Initial Publication Date: Advisory Status: Advisory Severity: CVSS Base Score:Legacy ID
22 Oct 2010 Closed High CVSS v2: 9.3 SA46
A remote attacker can use URL links and/or malicious scripts to execute ProxyAV commands if the administrator has an active session in the ProxyAV management console.
All ProxyAV products prior to 220.127.116.11 are vulnerable.
ProxyAV 3.2 - a fix is available in 18.104.22.168 or later versions.
ProxyAV 3.1 and earlier - please upgrade to a later version.
An attacker who lures a ProxyAV administrator to browse a malicious website can use Cross-Site Request Forgery (CSRF or XSRF) to submit commands to ProxyAV and gain control of the appliance. Commands that the attacker can submit include changing the password, changing the policy, and restarting the appliance.
CVSS v2 base score: 9.3 (AV:N/AC:M/Au:N/C:C/I:C/A:C)

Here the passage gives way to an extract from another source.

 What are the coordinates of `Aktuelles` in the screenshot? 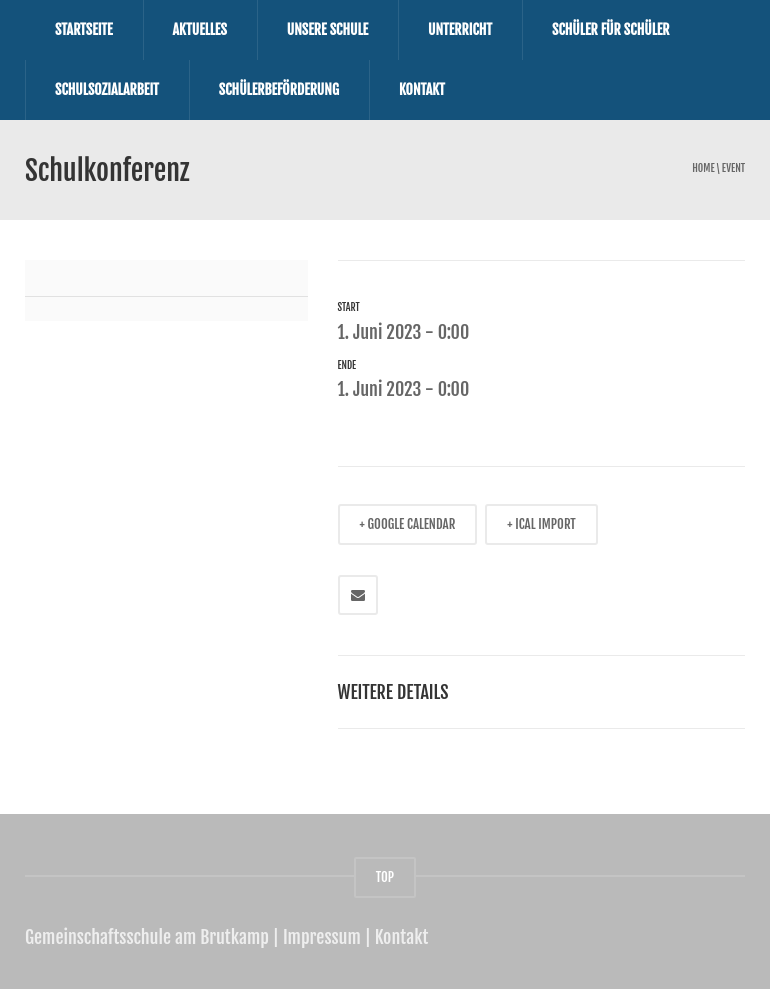 It's located at (200, 29). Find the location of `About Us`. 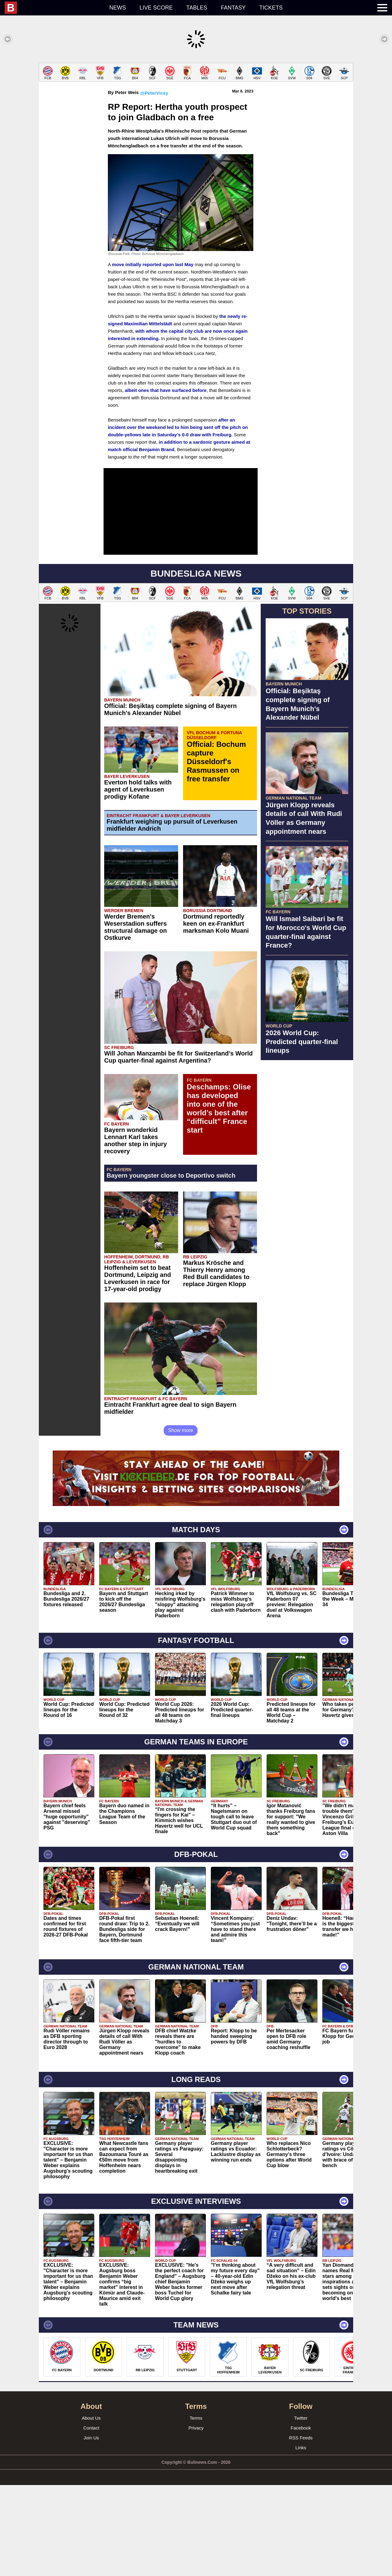

About Us is located at coordinates (91, 2509).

ProxyAV has implemented the following measures to provide better protection from CSRF attacks:
When changing the administrator password, the current password must be entered.
When disabling authentication, the current password must be entered.

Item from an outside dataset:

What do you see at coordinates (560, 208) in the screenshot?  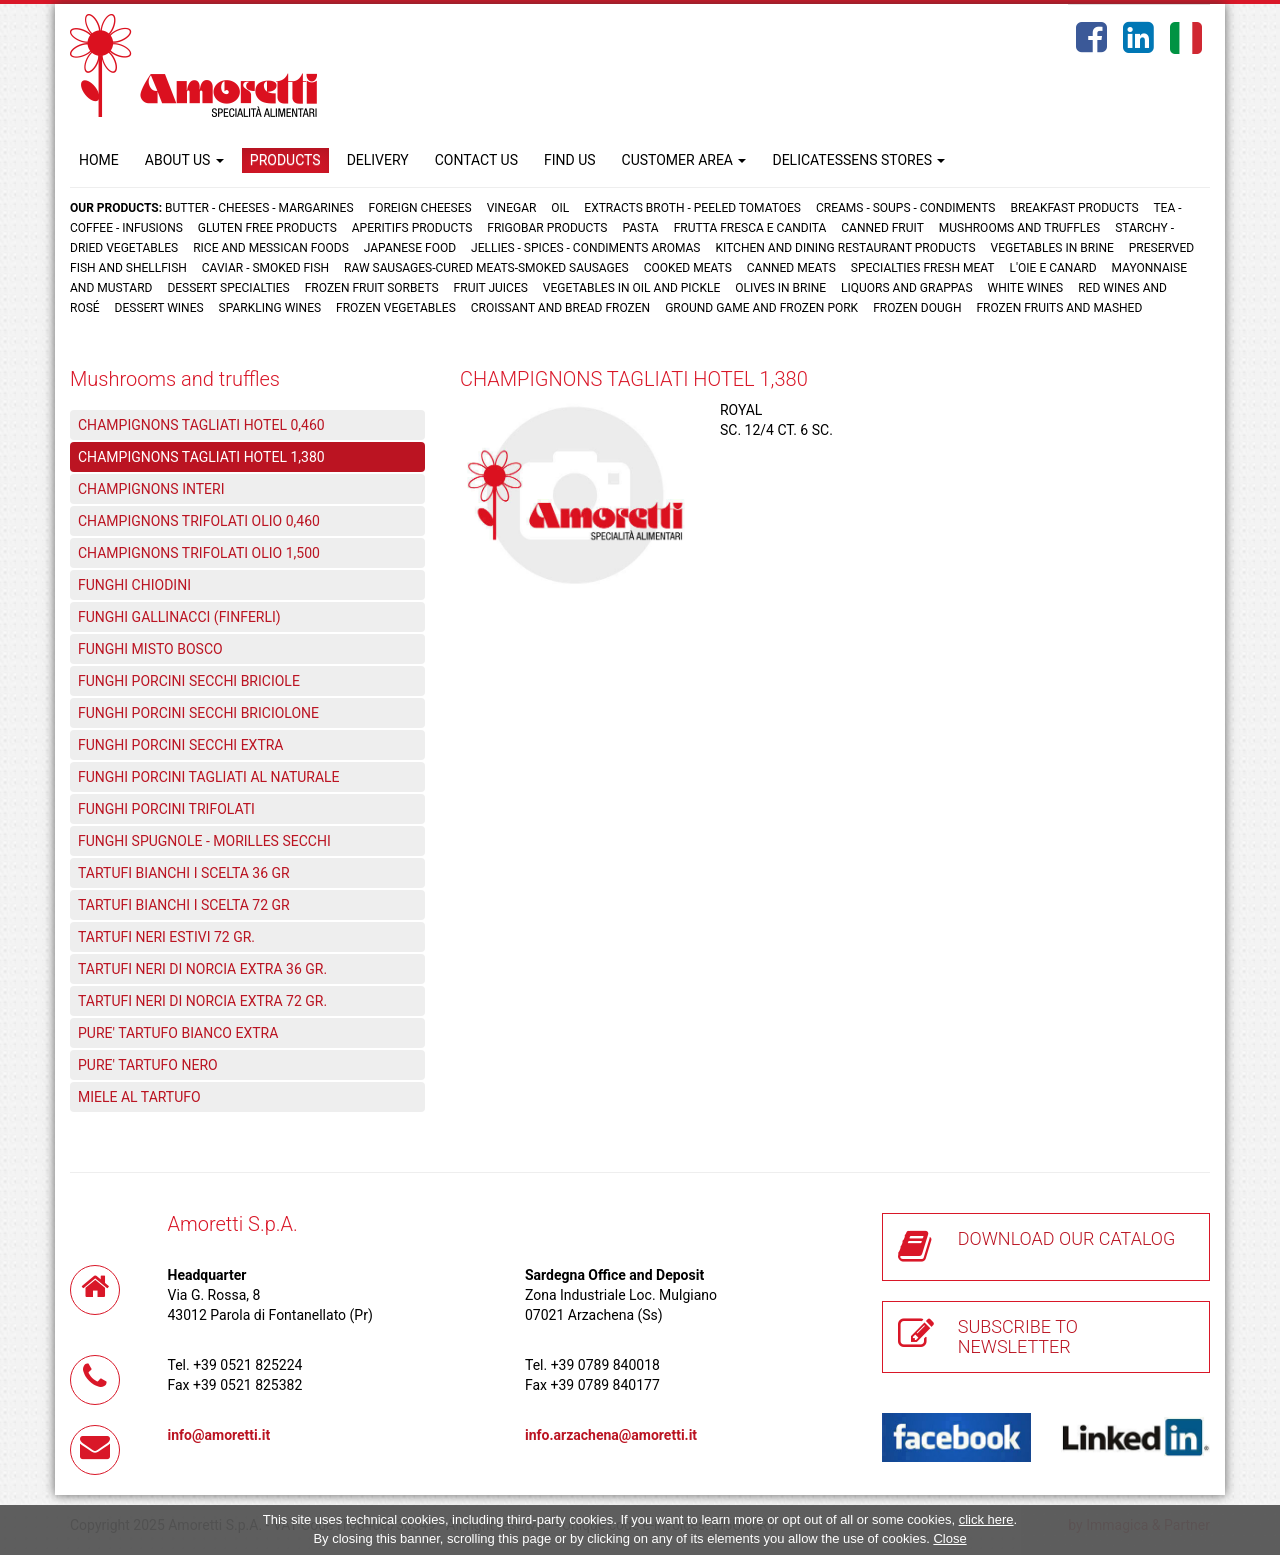 I see `Oil` at bounding box center [560, 208].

All requests that modify or set configuration are submitted through POST.
The session timeout is enforced across all supported browsers (Internet Explorer version 6.0 and above and Firefox version 3.6 and above).
A logout option has been provided in the management console that will terminate the session.
Customers can limit the impact of this vulnerablity in these ways:
Ensure the session timeout value is set to a value greater than 0 to enforce automatic session expiration. By default this value is set to 10 minutes.
Manage ProxyAV using a dedicated machine that does not connect to any other internal or external websites.
Use only supported browsers to access the management console.
When management tasks have been completed, log out of the session using the newly supplied logout option.